**What is expected:** Find "Data Deletion" below and begin at its line; stop after the line with "Períodos de retención de los". Output those lines exactly, without pictures.

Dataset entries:

======

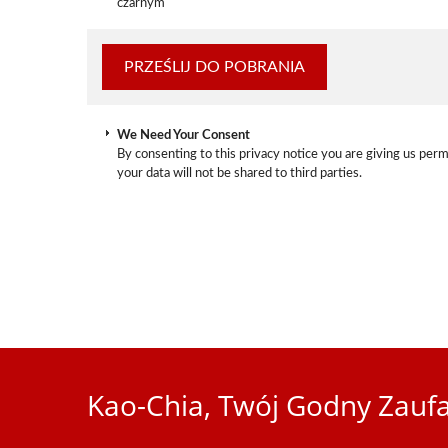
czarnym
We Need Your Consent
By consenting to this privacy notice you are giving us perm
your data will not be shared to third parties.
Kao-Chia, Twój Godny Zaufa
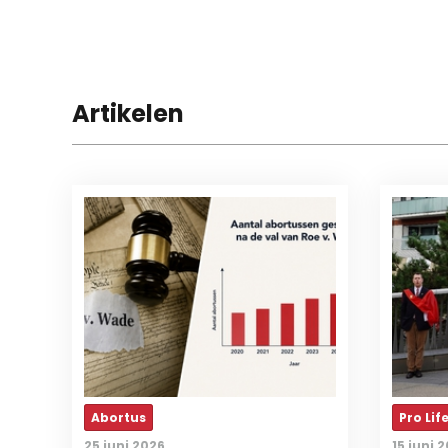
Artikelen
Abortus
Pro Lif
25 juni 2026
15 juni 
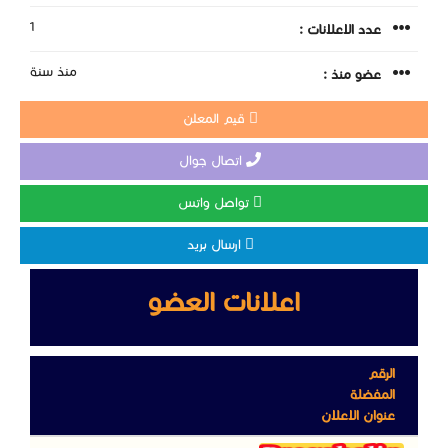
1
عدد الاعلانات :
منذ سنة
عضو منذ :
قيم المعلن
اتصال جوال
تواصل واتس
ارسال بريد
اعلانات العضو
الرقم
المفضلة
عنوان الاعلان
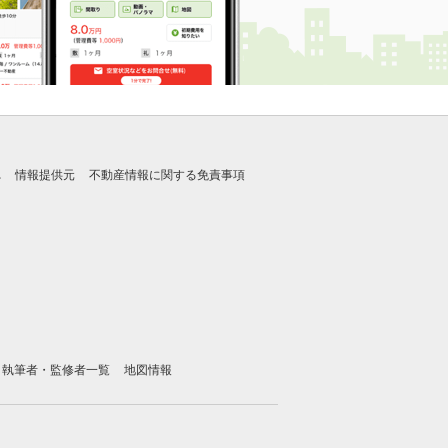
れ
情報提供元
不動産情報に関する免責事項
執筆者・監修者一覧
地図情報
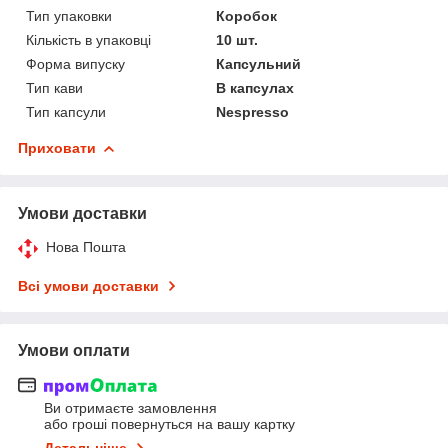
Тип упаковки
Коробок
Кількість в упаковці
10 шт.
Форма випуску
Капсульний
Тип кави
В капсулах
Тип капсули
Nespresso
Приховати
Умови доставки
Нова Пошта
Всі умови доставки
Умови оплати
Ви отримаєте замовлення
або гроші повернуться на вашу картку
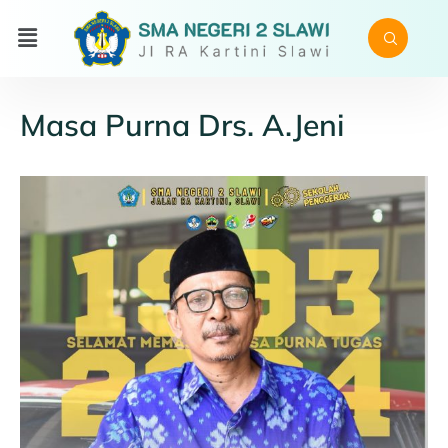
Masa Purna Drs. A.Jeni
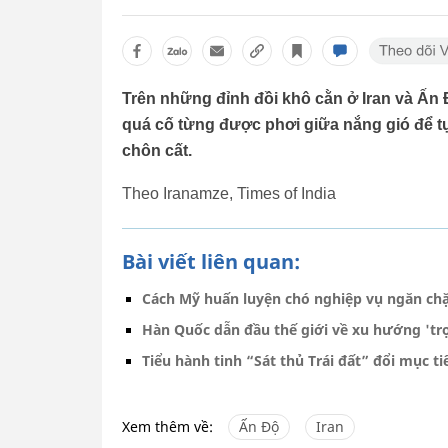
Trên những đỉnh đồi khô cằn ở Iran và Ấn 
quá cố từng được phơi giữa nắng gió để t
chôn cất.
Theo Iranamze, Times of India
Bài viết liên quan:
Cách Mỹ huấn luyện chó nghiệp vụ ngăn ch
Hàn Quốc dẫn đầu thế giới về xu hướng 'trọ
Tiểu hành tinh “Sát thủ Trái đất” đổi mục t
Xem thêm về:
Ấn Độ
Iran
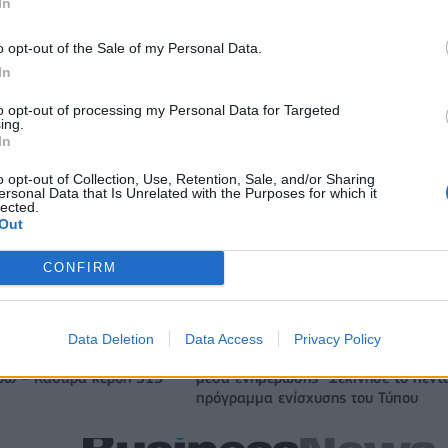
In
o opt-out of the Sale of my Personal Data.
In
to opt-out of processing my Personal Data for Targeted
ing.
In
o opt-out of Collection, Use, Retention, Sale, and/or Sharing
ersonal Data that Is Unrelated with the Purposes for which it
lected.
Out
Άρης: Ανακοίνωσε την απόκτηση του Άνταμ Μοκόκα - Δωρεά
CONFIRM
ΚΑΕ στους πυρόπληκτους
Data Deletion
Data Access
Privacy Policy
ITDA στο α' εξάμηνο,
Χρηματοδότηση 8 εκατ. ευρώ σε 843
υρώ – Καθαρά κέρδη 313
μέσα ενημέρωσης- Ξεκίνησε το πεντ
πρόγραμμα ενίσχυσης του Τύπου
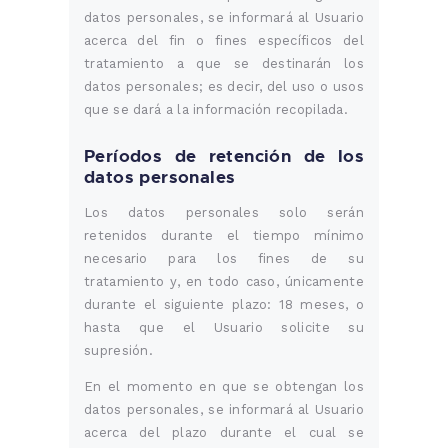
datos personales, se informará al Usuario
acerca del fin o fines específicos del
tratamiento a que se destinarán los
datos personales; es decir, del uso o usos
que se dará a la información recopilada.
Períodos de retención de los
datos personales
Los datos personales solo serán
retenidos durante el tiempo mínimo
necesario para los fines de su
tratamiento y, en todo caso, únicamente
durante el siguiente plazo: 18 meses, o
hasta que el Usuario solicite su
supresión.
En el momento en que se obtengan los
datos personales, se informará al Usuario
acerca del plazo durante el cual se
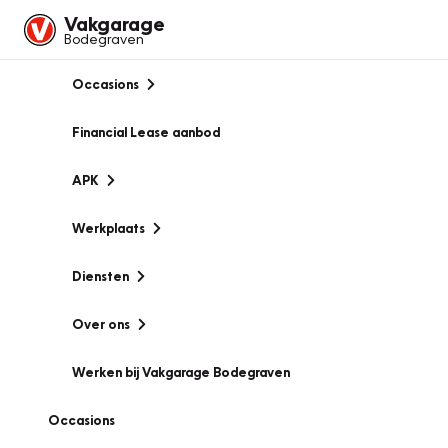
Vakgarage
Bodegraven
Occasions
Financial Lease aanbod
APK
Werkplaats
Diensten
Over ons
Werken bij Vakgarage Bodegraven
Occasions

======

**Task result:**
Data Deletion
Data Access
Privacy Policy
ITDA στο α' εξάμηνο,
Χρηματοδότηση 8 εκατ. ευρώ σε 843
υρώ – Καθαρά κέρδη 313
μέσα ενημέρωσης- Ξεκίνησε το πεντ
πρόγραμμα ενίσχυσης του Τύπου
datos personales, se informará al Usuario
acerca del fin o fines específicos del
tratamiento a que se destinarán los
datos personales; es decir, del uso o usos
que se dará a la información recopilada.
Períodos de retención de los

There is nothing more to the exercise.